Easy Steps to a Complete Understanding of SQL

[+] ams6110|12 years ago|reply

SQL JOIN tables should be used rather than comma-separated tables

Having used SQL since long before the ANSI JOIN syntax was well supported (first Sybase, then MS SQL and then Oracle) I resisted it for a long time out of habit, and also because at first the syntax was buggy when used in Oracle.

But I have come around to being in favor of it. The bugs have been fixed, and the main advantages are that: inner and outer joins are more clearly stated than by using '*=', or '(+)' suffixes on one side of a predicate; and the join criteria are clearly separated from the WHERE clause. It makes it much easier to see how the tables are being joined vs. how the results are being limited.

[+] chris_wot|12 years ago|reply

They stop Cartesian products from accidentally occurring. That alone should force the use of ANSI joins. cross joining two million row tables is not a pleasant experience!

[+] batbomb|12 years ago|reply

Limiting syntax to use only ANSI joins also means that you end up with one and only one table as the root table (or view) to select from. I think this makes code much clearer.

I tend to writ my SQL like lisp, very compositional with lots of embedded views, in order to be very explicit on how I want tables and views joined. If the optimizer is good, it will know what parts of your statement it can optimize, and if it's not, it usually follows my code, and I don't have to resort to Optimizer hints in order for Oracle to get its black magic done.

[+] einhverfr|12 years ago|reply

I think the key is that join condition problems are easier to spot.
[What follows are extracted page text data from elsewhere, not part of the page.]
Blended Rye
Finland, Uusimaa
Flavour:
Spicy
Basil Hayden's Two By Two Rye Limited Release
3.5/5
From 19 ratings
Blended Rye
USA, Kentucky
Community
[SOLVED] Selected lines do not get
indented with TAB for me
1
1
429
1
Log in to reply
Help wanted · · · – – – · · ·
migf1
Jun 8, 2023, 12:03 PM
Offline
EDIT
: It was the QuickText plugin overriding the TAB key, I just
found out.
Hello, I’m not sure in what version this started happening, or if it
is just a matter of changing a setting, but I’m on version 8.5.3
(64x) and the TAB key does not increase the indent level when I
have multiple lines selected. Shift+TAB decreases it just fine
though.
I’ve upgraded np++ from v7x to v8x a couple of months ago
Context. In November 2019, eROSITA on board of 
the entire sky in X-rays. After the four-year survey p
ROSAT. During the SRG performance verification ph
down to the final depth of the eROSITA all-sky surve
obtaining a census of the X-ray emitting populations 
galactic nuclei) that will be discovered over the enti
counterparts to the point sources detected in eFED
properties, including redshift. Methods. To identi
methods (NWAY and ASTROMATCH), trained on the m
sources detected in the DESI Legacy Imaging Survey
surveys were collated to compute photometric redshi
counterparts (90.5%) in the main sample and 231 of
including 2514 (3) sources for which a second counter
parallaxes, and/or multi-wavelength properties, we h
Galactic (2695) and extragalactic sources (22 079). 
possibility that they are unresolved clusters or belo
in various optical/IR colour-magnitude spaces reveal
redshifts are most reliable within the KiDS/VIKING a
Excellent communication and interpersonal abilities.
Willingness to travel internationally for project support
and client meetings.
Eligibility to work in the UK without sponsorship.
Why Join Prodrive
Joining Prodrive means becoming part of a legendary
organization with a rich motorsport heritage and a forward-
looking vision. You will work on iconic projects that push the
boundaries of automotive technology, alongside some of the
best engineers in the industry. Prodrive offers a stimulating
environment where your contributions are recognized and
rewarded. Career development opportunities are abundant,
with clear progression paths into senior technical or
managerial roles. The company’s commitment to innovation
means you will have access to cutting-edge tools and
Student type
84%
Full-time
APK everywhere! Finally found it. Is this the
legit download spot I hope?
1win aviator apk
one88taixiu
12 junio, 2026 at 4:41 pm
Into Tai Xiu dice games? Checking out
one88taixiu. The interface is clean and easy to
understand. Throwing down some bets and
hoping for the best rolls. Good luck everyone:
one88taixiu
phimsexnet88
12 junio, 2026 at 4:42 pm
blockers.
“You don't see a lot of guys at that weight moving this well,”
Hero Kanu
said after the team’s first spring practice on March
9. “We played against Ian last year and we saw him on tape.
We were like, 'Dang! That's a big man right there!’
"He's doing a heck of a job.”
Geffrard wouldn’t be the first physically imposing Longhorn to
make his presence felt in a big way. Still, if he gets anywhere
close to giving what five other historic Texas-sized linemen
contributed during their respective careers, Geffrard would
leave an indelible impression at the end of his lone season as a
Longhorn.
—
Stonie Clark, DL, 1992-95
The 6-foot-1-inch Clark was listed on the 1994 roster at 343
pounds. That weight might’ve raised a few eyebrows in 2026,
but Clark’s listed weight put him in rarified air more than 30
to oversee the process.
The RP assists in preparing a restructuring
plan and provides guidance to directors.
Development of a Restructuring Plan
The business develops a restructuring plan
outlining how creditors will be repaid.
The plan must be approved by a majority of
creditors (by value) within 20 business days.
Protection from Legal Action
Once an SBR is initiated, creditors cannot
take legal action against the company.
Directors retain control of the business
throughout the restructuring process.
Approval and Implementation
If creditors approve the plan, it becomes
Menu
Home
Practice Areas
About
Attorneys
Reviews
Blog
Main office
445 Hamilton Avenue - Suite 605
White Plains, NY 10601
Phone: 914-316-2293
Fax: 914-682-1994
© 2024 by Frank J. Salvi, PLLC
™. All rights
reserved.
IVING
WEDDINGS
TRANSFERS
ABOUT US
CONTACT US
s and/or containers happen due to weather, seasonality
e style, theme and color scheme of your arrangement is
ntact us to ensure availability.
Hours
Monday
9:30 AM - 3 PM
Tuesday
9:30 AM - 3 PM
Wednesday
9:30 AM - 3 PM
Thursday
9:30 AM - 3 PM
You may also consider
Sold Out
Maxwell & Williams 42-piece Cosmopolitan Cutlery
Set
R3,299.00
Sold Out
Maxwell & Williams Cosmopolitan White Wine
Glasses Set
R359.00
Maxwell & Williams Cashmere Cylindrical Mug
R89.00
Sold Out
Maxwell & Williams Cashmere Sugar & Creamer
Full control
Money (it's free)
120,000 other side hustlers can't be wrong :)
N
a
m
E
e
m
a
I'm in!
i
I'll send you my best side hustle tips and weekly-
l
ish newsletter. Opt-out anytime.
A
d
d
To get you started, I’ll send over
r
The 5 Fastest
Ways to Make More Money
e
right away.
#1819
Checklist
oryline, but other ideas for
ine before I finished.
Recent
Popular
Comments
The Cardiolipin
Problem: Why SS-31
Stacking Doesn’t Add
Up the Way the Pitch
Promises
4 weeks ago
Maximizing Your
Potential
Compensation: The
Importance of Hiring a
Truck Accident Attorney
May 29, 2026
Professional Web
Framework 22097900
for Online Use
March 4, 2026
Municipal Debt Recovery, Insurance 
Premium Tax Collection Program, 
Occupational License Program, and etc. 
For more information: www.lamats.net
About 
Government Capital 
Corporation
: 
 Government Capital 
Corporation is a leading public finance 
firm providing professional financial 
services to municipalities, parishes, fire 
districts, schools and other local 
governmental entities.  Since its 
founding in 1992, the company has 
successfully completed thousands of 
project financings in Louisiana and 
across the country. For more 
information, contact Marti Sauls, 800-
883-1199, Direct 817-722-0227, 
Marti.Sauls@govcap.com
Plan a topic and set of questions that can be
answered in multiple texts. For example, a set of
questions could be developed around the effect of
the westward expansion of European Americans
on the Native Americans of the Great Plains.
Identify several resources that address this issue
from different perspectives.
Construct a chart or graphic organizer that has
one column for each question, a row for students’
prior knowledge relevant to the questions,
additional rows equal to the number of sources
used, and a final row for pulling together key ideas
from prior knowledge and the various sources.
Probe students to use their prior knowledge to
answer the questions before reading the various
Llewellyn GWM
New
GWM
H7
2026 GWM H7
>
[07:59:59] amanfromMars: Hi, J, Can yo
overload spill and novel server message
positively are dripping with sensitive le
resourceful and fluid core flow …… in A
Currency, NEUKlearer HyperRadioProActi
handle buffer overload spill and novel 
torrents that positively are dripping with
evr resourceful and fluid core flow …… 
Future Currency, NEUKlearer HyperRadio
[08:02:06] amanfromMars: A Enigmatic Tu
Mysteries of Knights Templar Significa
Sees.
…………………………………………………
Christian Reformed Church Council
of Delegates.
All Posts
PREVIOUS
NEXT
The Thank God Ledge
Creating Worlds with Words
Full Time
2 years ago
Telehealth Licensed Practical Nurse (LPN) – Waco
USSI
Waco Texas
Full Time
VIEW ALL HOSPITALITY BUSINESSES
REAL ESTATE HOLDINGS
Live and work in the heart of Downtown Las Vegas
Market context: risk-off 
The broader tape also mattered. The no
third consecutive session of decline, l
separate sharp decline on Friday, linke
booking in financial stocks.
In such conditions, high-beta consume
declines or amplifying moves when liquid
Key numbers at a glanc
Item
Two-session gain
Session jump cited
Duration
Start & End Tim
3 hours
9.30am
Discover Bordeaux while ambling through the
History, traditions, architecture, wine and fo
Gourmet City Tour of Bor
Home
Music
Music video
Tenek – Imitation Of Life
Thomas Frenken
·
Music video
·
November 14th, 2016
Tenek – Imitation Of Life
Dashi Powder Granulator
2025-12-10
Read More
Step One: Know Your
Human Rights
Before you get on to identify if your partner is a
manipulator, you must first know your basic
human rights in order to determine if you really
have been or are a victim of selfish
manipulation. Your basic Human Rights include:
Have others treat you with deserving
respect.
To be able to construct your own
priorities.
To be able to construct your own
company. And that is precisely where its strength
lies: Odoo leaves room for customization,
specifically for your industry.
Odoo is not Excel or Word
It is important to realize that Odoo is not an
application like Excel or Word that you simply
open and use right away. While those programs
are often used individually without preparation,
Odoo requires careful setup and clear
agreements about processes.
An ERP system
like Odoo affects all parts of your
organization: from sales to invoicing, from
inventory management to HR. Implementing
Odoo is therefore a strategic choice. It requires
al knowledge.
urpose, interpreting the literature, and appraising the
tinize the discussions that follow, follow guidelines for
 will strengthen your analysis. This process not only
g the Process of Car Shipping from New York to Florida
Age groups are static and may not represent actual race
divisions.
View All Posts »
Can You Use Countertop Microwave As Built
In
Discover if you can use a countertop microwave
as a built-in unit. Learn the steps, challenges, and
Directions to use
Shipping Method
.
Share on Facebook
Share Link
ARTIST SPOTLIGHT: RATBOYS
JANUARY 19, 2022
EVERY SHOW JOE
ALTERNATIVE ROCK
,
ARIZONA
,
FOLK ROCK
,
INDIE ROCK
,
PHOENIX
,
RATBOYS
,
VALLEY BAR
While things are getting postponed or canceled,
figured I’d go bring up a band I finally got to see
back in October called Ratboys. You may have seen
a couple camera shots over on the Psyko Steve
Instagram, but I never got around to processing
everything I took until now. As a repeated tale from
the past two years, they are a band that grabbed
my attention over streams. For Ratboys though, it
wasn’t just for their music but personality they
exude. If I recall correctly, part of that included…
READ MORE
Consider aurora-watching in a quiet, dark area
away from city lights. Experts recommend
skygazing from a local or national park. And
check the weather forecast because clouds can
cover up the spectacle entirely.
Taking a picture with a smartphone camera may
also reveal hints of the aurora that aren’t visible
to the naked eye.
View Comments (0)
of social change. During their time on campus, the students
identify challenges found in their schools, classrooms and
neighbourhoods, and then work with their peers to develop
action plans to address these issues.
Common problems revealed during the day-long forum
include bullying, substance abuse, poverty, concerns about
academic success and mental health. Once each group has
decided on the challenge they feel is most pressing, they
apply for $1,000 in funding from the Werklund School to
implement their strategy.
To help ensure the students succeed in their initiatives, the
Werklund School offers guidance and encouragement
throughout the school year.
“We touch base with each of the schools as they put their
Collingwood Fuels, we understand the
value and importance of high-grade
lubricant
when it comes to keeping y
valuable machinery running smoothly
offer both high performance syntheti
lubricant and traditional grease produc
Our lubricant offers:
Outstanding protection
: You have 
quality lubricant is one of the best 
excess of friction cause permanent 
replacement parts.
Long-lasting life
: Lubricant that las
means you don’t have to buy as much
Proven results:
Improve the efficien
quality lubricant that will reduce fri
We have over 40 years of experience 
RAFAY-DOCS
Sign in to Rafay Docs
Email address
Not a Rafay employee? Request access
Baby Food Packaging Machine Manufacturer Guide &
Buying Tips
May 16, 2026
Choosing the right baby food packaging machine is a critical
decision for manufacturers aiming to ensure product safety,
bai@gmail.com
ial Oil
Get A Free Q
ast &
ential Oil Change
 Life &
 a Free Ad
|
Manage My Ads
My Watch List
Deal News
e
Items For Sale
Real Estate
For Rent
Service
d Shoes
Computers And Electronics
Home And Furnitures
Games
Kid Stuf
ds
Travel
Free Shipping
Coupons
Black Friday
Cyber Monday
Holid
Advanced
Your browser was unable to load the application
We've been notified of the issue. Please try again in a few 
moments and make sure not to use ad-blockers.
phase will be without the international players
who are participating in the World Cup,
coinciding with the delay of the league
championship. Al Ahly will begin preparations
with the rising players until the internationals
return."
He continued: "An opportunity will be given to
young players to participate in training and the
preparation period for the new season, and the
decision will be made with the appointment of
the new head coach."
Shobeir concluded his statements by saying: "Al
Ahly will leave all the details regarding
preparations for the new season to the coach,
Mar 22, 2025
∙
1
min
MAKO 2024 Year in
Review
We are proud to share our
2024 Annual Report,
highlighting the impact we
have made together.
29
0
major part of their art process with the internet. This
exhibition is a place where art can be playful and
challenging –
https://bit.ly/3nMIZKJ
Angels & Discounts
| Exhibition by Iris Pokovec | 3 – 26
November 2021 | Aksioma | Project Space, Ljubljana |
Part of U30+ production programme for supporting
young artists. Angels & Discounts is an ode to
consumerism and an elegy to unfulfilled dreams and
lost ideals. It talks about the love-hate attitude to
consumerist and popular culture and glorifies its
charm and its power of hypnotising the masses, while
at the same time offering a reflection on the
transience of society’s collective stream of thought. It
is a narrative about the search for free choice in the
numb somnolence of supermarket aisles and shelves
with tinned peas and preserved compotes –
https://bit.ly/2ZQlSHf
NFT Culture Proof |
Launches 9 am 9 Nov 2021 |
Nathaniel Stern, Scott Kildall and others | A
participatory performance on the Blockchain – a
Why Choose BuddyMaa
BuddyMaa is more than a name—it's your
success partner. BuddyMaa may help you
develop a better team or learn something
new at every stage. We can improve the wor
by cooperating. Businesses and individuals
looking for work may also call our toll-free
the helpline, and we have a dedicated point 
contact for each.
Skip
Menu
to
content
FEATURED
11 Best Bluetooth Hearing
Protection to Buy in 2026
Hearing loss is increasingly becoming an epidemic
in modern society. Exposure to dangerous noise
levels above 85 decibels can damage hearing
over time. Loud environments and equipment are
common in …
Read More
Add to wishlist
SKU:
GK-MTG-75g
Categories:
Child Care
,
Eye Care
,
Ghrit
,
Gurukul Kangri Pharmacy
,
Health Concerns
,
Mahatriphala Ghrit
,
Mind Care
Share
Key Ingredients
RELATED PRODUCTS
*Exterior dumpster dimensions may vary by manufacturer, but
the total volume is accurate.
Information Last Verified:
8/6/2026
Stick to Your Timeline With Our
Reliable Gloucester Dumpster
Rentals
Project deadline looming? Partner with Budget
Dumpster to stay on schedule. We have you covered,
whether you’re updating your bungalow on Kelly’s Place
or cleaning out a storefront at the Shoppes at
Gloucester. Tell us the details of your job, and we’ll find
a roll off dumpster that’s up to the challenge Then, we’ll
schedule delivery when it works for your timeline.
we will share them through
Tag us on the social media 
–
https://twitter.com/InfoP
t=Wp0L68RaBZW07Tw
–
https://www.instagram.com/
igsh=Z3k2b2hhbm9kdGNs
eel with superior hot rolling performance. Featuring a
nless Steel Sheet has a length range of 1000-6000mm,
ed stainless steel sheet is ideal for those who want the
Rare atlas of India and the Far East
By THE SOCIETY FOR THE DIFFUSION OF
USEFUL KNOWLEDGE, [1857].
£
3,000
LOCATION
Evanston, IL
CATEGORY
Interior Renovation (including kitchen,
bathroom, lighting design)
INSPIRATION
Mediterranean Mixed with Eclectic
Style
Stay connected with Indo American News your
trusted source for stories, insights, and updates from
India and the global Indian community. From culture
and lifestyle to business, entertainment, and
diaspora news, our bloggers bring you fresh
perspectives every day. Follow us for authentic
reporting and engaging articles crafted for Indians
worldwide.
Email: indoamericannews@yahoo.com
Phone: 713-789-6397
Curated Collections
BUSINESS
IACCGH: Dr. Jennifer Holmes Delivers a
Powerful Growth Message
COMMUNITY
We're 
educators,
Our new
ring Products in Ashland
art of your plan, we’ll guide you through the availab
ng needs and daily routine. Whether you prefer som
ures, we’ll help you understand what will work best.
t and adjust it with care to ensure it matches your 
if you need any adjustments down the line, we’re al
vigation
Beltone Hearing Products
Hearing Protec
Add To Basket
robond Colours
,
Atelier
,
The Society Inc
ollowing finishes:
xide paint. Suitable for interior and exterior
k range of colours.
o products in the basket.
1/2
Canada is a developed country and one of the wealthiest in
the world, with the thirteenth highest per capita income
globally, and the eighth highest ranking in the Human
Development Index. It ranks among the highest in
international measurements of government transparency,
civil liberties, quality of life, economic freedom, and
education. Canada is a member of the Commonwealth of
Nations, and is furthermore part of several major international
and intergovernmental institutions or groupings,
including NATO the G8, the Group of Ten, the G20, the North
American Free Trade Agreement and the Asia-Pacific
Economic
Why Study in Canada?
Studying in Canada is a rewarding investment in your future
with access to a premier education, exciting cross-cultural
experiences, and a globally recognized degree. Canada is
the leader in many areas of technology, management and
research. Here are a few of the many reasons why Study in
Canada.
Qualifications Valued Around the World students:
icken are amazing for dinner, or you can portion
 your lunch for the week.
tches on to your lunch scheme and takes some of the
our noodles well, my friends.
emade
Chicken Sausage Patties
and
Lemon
There are several types query issues which are classic join condition issues. If you use cross join and where, these are harder to spot when troubleshooting. I think this is a bigger issue actually than accidental cross-joins. The latter sometimes happens occasionally. The former happens much more frequently and so wins there in terms of debugging time are quite important.

[+] zamalek|12 years ago|reply

The way I see SQL in my mind is programming Venn Diagrams ( http://en.wikipedia.org/wiki/Venn_diagram ) followed by creating a projection that uses one or more of the areas within that diagram (contrasting strongly with imperative languages, i.e. logic programming). Unfortunately it's not straight-forward to do that because SQL is a superset of Venn Diagrams, but that line of thinking is where you need to be.

[+] ams6110|12 years ago|reply

Yes, exactly. To use SQL well you need to think in terms of sets and set operations. Venn Diagrams are a good idea to help visualize this. If you find yourself writing a lot loops over cursors there's a good chance you're doing it wrong.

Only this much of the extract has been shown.